▶ **WHAT IS BEING ASKED**
For the listing below, show each line that includes the string "instances".

====

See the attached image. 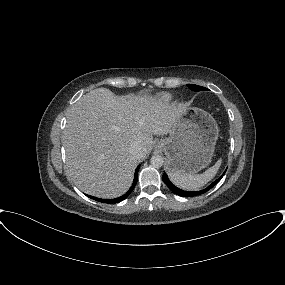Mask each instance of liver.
Wrapping results in <instances>:
<instances>
[{
  "mask_svg": "<svg viewBox=\"0 0 285 285\" xmlns=\"http://www.w3.org/2000/svg\"><path fill=\"white\" fill-rule=\"evenodd\" d=\"M186 110L151 96H116L97 88L69 110L64 130L66 172L83 192L116 198L128 191L138 161L152 150L153 135L171 132ZM133 143L141 153H130Z\"/></svg>",
  "mask_w": 285,
  "mask_h": 285,
  "instance_id": "1",
  "label": "liver"
}]
</instances>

====

▶ **SOLUTION TO THE PROBLEM**
Wrapping results in <instances>:
<instances>
</instances>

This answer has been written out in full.